DATA Start Marker

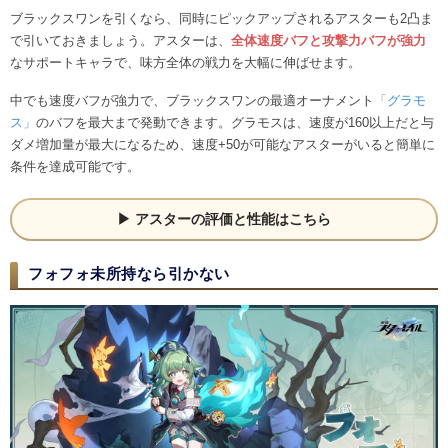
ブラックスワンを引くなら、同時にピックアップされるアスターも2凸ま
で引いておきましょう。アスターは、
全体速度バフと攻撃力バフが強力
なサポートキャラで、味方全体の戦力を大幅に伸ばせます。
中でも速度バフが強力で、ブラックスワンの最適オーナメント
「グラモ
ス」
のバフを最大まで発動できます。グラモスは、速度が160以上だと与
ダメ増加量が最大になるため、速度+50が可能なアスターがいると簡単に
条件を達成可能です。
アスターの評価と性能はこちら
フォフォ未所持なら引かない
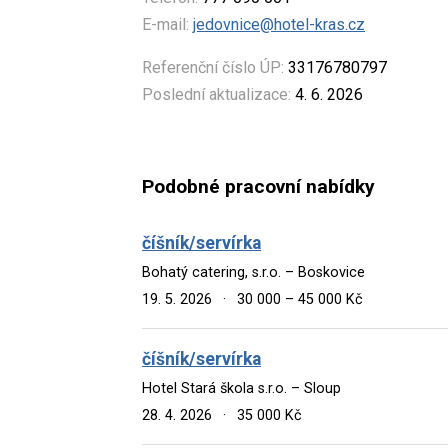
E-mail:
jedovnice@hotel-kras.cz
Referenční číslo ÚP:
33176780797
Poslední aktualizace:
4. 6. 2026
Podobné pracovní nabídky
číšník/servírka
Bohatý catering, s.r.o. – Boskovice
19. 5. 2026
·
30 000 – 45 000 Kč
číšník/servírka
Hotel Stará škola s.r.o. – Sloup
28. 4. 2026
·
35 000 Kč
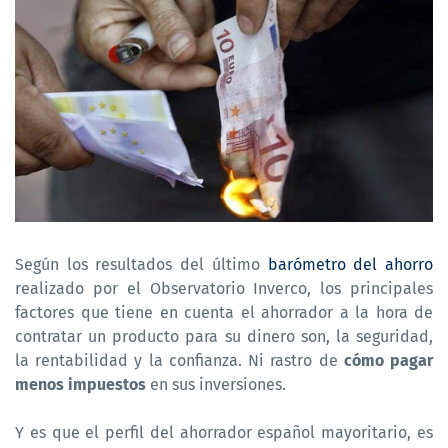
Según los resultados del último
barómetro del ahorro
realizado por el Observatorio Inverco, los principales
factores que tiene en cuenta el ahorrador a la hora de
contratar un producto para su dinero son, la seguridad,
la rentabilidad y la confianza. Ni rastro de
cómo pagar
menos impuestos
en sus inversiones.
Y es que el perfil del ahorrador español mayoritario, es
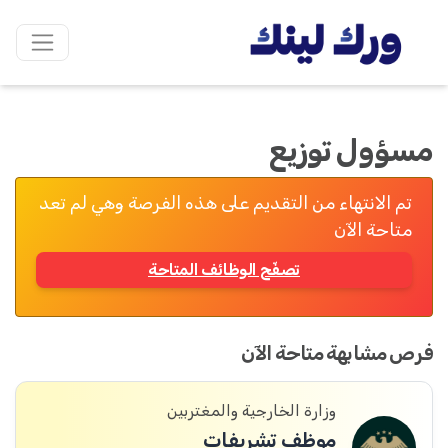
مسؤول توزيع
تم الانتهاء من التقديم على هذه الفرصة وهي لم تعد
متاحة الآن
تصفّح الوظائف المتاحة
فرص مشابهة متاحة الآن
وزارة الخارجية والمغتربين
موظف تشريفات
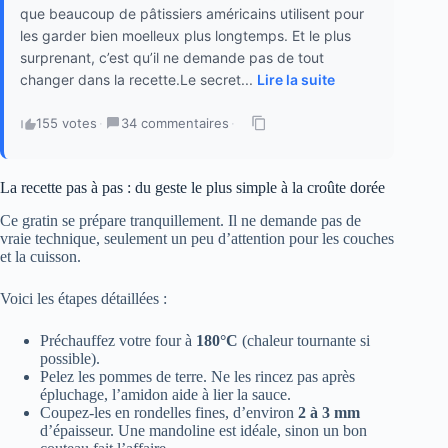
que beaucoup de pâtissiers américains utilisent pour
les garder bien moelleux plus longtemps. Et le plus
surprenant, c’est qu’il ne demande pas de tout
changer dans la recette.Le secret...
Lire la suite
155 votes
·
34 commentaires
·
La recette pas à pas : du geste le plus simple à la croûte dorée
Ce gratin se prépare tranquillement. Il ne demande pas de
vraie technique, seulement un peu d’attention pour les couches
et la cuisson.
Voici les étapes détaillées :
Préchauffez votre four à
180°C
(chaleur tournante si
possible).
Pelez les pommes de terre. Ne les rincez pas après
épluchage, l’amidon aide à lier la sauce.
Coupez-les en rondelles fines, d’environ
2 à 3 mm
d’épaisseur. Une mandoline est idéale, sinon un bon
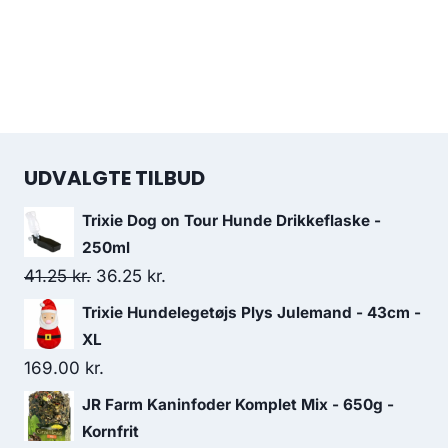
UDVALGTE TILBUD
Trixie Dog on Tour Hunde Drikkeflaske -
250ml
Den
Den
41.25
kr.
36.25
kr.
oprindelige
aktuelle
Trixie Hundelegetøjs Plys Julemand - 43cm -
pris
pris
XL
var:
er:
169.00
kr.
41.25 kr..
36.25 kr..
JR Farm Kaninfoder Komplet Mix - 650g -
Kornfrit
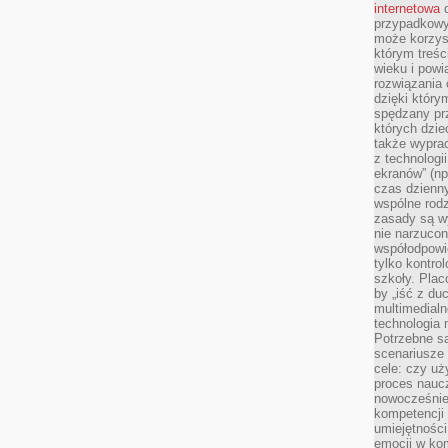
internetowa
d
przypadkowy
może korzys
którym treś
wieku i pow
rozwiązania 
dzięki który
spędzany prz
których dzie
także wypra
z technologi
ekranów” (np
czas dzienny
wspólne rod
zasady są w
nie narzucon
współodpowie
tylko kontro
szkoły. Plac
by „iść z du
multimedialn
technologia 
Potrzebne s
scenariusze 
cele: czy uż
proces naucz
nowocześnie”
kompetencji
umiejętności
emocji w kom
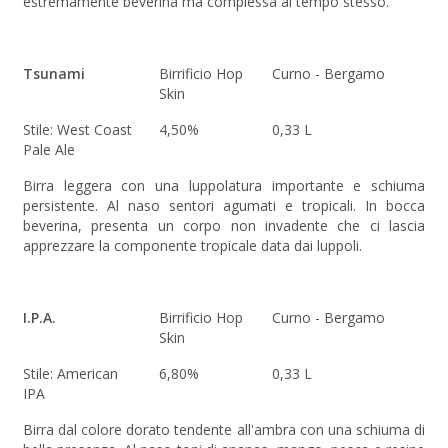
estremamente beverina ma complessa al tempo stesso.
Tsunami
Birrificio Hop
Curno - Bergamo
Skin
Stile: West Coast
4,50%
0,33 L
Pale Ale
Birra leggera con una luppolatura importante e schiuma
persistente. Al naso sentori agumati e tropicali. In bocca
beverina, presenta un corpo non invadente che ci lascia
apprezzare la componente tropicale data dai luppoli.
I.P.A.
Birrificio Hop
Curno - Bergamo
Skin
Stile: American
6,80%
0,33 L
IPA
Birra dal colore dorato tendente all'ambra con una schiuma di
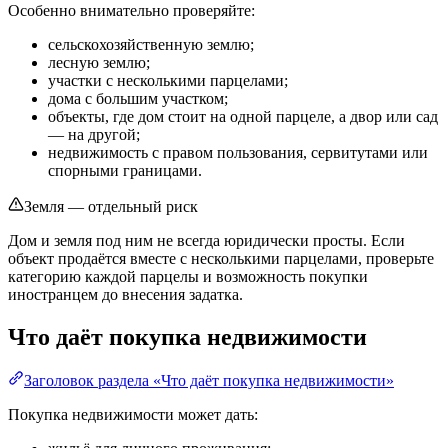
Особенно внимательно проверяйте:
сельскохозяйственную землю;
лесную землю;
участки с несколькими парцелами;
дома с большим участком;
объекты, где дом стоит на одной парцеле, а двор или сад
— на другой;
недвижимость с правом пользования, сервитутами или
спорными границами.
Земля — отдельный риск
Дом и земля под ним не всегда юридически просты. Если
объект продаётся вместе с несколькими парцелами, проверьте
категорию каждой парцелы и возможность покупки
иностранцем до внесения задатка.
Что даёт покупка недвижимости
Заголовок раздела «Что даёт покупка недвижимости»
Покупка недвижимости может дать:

DATA End Marker
DATA Start Marker

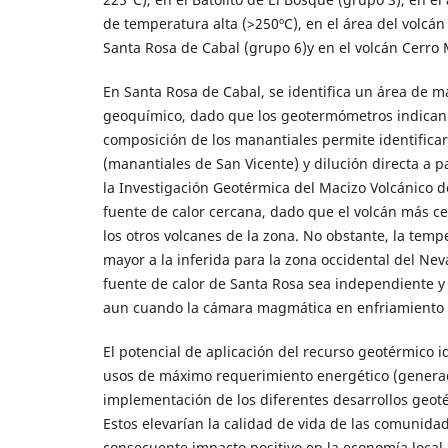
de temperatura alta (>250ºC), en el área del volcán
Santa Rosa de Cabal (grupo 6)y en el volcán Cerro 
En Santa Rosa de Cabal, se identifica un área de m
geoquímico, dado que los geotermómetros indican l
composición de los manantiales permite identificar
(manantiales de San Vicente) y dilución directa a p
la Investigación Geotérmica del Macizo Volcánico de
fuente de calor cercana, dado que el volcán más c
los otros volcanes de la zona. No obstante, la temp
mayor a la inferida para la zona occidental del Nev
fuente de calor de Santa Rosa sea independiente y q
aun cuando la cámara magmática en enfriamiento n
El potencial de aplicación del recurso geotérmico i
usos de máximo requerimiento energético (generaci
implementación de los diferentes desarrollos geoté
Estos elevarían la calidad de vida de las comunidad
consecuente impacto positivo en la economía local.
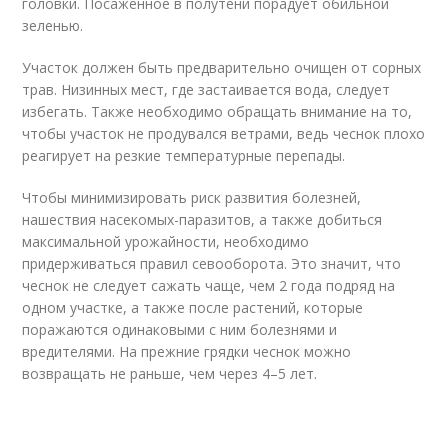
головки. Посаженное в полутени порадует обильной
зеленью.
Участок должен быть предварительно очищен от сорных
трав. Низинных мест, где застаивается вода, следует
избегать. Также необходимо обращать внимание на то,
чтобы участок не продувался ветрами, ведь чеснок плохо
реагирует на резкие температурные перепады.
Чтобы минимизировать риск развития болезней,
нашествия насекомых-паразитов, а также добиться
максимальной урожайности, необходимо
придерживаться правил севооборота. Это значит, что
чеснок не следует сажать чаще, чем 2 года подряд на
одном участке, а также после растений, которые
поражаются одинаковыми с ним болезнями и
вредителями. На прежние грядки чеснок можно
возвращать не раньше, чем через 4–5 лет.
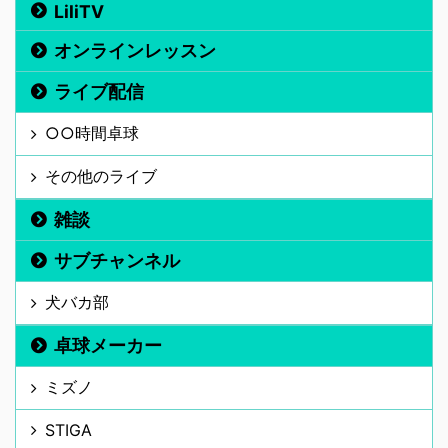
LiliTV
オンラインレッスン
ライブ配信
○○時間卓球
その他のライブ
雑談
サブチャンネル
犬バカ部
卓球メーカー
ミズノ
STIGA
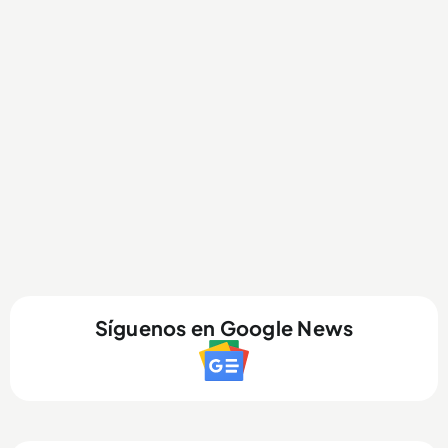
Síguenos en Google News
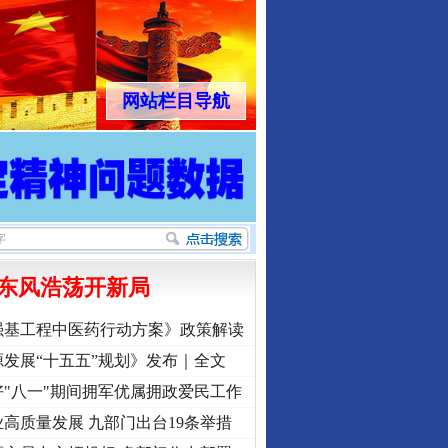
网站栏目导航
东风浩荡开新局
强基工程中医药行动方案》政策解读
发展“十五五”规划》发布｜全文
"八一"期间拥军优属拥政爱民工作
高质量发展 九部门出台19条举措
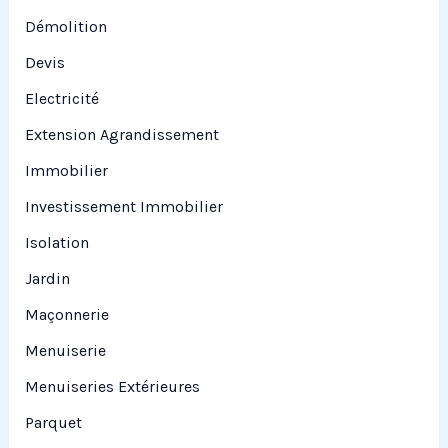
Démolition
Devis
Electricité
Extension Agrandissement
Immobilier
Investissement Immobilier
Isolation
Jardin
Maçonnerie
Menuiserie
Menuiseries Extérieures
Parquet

DATA End Marker

Using the entries above, give back exactly the line containing "объекты, где дом", the line containing "Покупка недвижимости может", and every line between them, and nothing else.

## WORKED SOLUTION
объекты, где дом стоит на одной парцеле, а двор или сад
— на другой;
недвижимость с правом пользования, сервитутами или
спорными границами.
Земля — отдельный риск
Дом и земля под ним не всегда юридически просты. Если
объект продаётся вместе с несколькими парцелами, проверьте
категорию каждой парцелы и возможность покупки
иностранцем до внесения задатка.
Что даёт покупка недвижимости
Заголовок раздела «Что даёт покупка недвижимости»
Покупка недвижимости может дать:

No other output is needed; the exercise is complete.